Jacking Points
#16
Posted 21 July 2011 - 08:23 AM
#17
Posted 21 July 2011 - 06:12 PM
But if you knew anything about jacking a vehicle safely, you would already know only to do so on level, firm ground anyways. Besides I’ve always thought of it safer to jack/surport a mini up on the subframes rather than the body anyways.Opps, i removed the jacking points on mine. Was thinking to either carry a sissor jack and use it on the subframes or just carry a can of tyre repair and a small faglighter compressor. Didn't think there would be too much structural strength lost by removing them.
using a scissor jack on the subby can be dangerous, the car can fall off it if you're on any bit of a slope!
if you're stuck on the side of a road needing to change a wheel in the pouring rain i dont think too many people are going to go looking for a nice level bit of ground!! its the scissor jack head thats supposed to be against a lip of a sill (of a modern car) on the flat bottom of the subby that makes it so unstable is all i was getting at!
The types of scissor jack I’ve always used are the ones with much flatter heads and basis like this one.

Besides I kind of have to use one or at least 2 at time when working on the Mayfair, as its simply too low with the front splitter to get a proper jack under. Plus there is nothing stopping you from carrying an old scrap square of wood in the boot to use under the jack to help spread the load on softer ground.
#18
Posted 21 July 2011 - 08:09 PM
Cheers for all the comments Glad you think i am doing a good jobAgain thats another rust trap. My understanding of them is that they were there for moving the shells around. I don't see how that little bit can provide enough extra reinforcement to warrent replacing it once its rotted out.

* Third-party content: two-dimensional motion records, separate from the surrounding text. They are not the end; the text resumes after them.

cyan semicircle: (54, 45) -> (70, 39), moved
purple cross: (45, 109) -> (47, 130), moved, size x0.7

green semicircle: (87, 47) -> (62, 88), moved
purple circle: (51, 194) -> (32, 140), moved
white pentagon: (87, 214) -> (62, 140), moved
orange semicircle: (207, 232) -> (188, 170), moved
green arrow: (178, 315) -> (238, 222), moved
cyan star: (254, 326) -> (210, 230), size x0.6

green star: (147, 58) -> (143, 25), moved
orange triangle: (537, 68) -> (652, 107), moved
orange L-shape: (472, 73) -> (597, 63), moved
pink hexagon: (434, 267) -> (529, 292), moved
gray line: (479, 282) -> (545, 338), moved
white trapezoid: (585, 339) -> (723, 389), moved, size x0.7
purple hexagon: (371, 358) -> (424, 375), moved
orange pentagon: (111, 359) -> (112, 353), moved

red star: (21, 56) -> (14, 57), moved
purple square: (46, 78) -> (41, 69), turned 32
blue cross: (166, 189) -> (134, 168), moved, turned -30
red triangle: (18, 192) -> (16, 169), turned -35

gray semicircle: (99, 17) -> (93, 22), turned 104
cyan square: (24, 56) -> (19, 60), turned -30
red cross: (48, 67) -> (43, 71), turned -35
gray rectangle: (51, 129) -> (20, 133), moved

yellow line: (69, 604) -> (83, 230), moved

On just about every car I've done both of these bits have rotted and then taken the inner sill with them.
I don't usually bother replacing them, if you use genuine outer sills then thats gonna be strong enough.

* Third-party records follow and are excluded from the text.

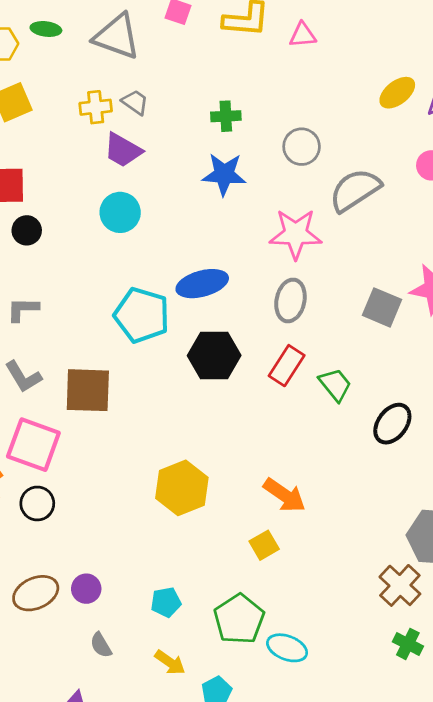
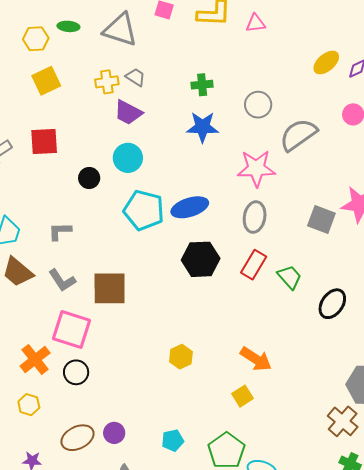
black circle: (27, 230) -> (89, 178), moved
cyan pentagon: (142, 315) -> (144, 210), moved
yellow hexagon: (182, 488) -> (181, 357), size x0.6

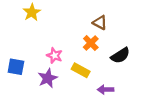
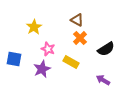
yellow star: (32, 12) -> (34, 27), moved
brown triangle: (100, 23) -> (77, 20), moved
purple arrow: (106, 90) -> (103, 80), moved, turned 32

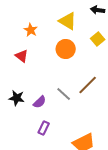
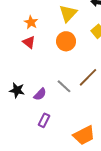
yellow triangle: (68, 21) -> (68, 13), turned 42
red triangle: (22, 56) -> (29, 42), moved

On the posters car it looks like he's made a nice job of the repair and I'd be very happy with that.

If you do remove the jacking bracket, weld a plate over the hole in the sill so that there is no physical way to put a jack into it...

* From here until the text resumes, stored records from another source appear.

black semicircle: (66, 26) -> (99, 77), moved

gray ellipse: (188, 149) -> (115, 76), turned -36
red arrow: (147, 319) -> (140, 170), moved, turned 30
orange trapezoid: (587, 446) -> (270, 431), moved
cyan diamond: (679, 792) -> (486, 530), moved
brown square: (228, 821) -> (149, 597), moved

then at least you or a future owner will not make what could be a disastrous mistake.
i have already welded up the holes in the new sills so i wont be having the jacking points anyway so there is no chance of that! Like many of you have said it is a water trap which just makes rusting inevitable. I was planning on buying a scissor jack to put in the boot incase and seems like many of you do this!
Was thinking due to the people saying it is there to tie together the inner and outer sills, would it be a good idea to fabricate a bracket which does this using plug welds and no jacking point? I was thinking maybe the same sort of shape as the original but with extra tabs on the outer sill side to weld onto?
#19
Posted 21 July 2011 - 08:17 PM
I don't really trust that jacking point anyway, I used to have a mini jet black were the previous owner had used the original jacking point, and the crossmember near the centre of the car had creased slightly.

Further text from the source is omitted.